VAMPIRE: Analyzing variation and motif pattern in tandem repeats
Listed in
This article is not in any list yet, why not save it to one of your lists.Abstract
Tandem repeats (TRs) are pervasive in eukaryotic genomes and play key roles in genome organization, evolution, and function, particularly in complex regions such as centromeres and subtelomeres. Although long-read sequencing technologies have improved the resolution of these regions, existing methods remain limited in their ability to systematically and accurately characterize large-scale TRs. Here, we introduce VAMPIRE, a k-mer–based computational tool for comprehensive TR discovery, annotation, and quantification.
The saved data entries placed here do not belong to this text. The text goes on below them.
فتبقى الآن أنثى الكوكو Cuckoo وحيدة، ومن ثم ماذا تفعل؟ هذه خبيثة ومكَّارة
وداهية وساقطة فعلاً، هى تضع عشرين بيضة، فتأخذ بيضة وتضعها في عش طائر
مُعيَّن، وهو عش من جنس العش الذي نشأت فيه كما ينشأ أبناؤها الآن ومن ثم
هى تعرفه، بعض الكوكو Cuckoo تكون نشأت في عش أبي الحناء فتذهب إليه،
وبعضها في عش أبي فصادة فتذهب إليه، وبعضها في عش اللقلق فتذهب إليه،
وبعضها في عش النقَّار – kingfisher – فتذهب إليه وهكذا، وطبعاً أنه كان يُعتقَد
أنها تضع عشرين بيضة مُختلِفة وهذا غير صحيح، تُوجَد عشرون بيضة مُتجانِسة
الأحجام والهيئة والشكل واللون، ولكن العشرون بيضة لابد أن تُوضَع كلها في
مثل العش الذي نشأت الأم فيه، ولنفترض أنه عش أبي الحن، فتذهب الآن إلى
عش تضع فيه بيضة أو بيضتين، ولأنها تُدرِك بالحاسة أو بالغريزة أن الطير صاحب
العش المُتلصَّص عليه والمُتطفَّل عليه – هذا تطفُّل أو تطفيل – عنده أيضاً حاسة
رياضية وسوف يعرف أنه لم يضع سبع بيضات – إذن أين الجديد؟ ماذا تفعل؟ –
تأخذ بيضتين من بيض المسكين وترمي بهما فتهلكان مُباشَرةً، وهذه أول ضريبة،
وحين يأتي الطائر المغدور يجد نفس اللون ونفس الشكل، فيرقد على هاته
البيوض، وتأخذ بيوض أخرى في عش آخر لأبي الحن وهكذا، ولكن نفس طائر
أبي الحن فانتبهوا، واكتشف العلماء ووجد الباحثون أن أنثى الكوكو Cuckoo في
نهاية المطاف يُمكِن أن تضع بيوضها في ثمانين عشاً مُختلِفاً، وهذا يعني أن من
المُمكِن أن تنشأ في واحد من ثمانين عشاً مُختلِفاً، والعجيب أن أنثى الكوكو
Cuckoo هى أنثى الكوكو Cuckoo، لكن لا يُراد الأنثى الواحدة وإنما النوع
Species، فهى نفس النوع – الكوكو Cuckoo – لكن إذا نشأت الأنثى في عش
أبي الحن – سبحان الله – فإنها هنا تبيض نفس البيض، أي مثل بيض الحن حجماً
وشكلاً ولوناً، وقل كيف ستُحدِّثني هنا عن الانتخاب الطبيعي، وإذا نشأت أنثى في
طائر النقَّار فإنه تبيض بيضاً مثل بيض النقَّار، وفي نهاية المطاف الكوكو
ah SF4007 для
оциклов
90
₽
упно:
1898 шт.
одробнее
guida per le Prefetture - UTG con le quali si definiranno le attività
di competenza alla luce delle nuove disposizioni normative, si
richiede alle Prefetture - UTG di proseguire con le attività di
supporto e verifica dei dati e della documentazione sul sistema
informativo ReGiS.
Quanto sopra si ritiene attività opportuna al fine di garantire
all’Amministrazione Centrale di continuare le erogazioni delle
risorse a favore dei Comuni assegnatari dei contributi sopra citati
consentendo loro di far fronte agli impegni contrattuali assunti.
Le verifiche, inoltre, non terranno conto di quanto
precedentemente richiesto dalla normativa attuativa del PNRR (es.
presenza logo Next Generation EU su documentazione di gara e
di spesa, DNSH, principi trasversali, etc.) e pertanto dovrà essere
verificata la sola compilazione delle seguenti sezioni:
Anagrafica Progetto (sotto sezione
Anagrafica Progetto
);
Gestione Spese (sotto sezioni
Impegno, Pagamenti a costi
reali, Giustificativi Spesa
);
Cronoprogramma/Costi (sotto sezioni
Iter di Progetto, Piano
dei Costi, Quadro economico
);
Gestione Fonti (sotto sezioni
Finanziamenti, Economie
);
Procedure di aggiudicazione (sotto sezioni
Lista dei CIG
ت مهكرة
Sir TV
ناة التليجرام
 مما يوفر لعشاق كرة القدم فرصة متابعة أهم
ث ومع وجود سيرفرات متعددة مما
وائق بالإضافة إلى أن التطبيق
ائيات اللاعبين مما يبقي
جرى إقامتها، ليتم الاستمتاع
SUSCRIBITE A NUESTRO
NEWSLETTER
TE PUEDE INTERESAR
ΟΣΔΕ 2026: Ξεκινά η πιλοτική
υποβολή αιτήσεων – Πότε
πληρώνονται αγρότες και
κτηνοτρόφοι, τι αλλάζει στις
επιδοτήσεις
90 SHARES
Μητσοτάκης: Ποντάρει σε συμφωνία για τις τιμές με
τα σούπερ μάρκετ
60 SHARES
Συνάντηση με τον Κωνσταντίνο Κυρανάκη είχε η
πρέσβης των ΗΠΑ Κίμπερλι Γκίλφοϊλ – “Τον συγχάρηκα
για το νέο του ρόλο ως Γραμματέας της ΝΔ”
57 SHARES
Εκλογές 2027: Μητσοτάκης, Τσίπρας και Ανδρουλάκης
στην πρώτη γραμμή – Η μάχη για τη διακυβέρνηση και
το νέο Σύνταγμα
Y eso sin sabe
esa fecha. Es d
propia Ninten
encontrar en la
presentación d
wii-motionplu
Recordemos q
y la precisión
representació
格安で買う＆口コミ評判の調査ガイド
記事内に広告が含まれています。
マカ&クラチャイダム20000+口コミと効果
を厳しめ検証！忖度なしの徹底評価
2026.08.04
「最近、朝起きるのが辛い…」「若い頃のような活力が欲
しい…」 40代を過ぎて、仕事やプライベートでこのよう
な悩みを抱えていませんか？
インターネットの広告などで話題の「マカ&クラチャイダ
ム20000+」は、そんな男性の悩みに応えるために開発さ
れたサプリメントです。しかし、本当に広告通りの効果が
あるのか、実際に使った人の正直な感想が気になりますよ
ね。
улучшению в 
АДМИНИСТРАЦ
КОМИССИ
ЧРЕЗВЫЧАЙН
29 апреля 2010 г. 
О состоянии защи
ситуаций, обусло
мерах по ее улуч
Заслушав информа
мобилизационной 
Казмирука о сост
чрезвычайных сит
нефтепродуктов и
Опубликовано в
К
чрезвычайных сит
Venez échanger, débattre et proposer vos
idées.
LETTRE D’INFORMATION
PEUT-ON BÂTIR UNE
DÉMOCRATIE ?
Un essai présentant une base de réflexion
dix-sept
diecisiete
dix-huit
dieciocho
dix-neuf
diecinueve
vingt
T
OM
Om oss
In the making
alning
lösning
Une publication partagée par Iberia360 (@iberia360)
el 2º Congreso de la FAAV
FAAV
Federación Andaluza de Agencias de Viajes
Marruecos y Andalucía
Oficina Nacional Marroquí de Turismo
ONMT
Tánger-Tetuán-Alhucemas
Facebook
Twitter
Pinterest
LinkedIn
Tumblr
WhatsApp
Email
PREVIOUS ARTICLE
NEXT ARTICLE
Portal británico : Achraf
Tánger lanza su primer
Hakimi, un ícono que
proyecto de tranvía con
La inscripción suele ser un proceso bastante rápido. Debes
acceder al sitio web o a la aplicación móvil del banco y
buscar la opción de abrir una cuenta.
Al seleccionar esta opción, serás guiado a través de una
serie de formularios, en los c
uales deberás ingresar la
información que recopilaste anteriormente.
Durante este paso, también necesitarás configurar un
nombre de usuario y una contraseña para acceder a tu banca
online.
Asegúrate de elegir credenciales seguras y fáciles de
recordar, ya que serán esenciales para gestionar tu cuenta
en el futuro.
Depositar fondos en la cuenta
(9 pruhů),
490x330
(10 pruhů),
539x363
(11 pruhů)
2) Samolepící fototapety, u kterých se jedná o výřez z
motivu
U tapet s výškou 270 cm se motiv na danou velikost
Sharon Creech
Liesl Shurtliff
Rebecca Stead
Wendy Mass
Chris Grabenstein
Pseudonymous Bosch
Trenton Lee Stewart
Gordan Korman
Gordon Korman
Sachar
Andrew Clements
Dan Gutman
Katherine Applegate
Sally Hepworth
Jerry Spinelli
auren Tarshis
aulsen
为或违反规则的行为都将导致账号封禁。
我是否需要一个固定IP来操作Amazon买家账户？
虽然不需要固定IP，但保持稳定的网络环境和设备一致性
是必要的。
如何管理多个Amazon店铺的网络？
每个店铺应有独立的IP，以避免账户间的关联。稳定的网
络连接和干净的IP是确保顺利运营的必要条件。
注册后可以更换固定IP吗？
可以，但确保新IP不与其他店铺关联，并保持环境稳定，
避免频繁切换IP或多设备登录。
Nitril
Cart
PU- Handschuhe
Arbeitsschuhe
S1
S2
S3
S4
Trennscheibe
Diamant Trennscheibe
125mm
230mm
Unlike previous methods, VAMPIRE enables reference-free, fine-grained decomposition of both simple and complex TRs, capturing motif variation in sequence, length, and structure with high sensitivity and scalability. Applied to complete telomere-to-telomere (T2T) human and nonhuman primate (NHP) genome assemblies, VAMPIRE reveals previously unrecognized high-order repeat inversions within human centromeres—an underappreciated evolutionary mechanism contributing to centromere diversity. Additionally, the tool identifies lineage-specific and expanded TRs, including human-specific STR/VNTR expansions and NHP-specific subtelomeric heterochromatin (e.g., pCht/StSat), underscoring their dynamic turnover and structural complexity. VAMPIRE provides a robust and scalable framework for TR analysis in the era of long-read sequencing, with broad utility across human genetics, evolutionary biology, and the study of complex TRs in non-model organisms.